**WORK ORDER**
Each entry that appears below should be restated exactly as it is.

**STORED DATA**
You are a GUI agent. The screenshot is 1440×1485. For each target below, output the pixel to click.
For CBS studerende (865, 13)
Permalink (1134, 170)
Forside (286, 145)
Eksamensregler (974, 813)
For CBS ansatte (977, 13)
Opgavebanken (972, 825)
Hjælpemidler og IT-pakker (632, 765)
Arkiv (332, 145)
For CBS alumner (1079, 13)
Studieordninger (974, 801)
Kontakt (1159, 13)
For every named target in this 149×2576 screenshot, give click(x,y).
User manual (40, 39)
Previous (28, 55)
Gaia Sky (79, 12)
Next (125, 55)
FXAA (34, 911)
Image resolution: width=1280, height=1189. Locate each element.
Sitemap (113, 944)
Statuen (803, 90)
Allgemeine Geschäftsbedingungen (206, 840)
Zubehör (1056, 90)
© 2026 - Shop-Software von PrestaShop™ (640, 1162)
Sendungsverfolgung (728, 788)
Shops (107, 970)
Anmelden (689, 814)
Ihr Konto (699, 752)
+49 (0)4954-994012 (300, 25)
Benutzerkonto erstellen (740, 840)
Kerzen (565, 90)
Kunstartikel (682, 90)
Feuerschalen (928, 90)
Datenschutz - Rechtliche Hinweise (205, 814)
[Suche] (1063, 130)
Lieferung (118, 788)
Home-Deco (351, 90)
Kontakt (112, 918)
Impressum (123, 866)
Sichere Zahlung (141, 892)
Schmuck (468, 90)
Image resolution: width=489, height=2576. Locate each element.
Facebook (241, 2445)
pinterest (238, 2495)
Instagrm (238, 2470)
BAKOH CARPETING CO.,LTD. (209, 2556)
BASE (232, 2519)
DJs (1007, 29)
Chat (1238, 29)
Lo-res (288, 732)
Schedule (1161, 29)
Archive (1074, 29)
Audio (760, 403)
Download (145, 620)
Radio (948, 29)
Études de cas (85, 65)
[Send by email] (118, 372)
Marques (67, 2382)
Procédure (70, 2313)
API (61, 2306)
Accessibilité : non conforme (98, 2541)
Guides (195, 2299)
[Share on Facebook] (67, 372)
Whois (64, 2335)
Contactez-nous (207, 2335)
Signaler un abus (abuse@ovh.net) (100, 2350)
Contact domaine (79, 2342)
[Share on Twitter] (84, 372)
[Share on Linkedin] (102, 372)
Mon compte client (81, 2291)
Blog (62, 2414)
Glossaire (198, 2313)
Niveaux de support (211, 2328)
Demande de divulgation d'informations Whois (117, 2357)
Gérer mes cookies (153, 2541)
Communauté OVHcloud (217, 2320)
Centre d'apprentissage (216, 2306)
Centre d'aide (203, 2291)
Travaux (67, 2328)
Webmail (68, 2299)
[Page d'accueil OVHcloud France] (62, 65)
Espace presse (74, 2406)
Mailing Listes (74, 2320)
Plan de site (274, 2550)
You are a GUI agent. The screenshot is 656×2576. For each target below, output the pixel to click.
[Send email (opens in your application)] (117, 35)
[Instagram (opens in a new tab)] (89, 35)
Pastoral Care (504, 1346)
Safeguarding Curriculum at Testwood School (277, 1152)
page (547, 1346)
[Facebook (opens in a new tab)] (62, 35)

**TASK SOLUTION**
You are a GUI agent. The screenshot is 1440×1485. For each target below, output the pixel to click.
For CBS studerende (865, 13)
Permalink (1134, 170)
Forside (286, 145)
Eksamensregler (974, 813)
For CBS ansatte (977, 13)
Opgavebanken (972, 825)
Hjælpemidler og IT-pakker (632, 765)
Arkiv (332, 145)
For CBS alumner (1079, 13)
Studieordninger (974, 801)
Kontakt (1159, 13)
For every named target in this 149×2576 screenshot, give click(x,y).
User manual (40, 39)
Previous (28, 55)
Gaia Sky (79, 12)
Next (125, 55)
FXAA (34, 911)
Image resolution: width=1280, height=1189. Locate each element.
Sitemap (113, 944)
Statuen (803, 90)
Allgemeine Geschäftsbedingungen (206, 840)
Zubehör (1056, 90)
© 2026 - Shop-Software von PrestaShop™ (640, 1162)
Sendungsverfolgung (728, 788)
Shops (107, 970)
Anmelden (689, 814)
Ihr Konto (699, 752)
+49 (0)4954-994012 (300, 25)
Benutzerkonto erstellen (740, 840)
Kerzen (565, 90)
Kunstartikel (682, 90)
Feuerschalen (928, 90)
Datenschutz - Rechtliche Hinweise (205, 814)
[Suche] (1063, 130)
Lieferung (118, 788)
Home-Deco (351, 90)
Kontakt (112, 918)
Impressum (123, 866)
Sichere Zahlung (141, 892)
Schmuck (468, 90)
Image resolution: width=489, height=2576. Locate each element.
Facebook (241, 2445)
pinterest (238, 2495)
Instagrm (238, 2470)
BAKOH CARPETING CO.,LTD. (209, 2556)
BASE (232, 2519)
DJs (1007, 29)
Chat (1238, 29)
Lo-res (288, 732)
Schedule (1161, 29)
Archive (1074, 29)
Audio (760, 403)
Download (145, 620)
Radio (948, 29)
Études de cas (85, 65)
[Send by email] (118, 372)
Marques (67, 2382)
Procédure (70, 2313)
API (61, 2306)
Accessibilité : non conforme (98, 2541)
Guides (195, 2299)
[Share on Facebook] (67, 372)
Whois (64, 2335)
Contactez-nous (207, 2335)
Signaler un abus (abuse@ovh.net) (100, 2350)
Contact domaine (79, 2342)
[Share on Twitter] (84, 372)
[Share on Linkedin] (102, 372)
Mon compte client (81, 2291)
Blog (62, 2414)
Glossaire (198, 2313)
Niveaux de support (211, 2328)
Demande de divulgation d'informations Whois (117, 2357)
Gérer mes cookies (153, 2541)
Communauté OVHcloud (217, 2320)
Centre d'apprentissage (216, 2306)
Centre d'aide (203, 2291)
Travaux (67, 2328)
Webmail (68, 2299)
[Page d'accueil OVHcloud France] (62, 65)
Espace presse (74, 2406)
Mailing Listes (74, 2320)
Plan de site (274, 2550)
You are a GUI agent. The screenshot is 656×2576. For each target below, output the pixel to click.
[Send email (opens in your application)] (117, 35)
[Instagram (opens in a new tab)] (89, 35)
Pastoral Care (504, 1346)
Safeguarding Curriculum at Testwood School (277, 1152)
page (547, 1346)
[Facebook (opens in a new tab)] (62, 35)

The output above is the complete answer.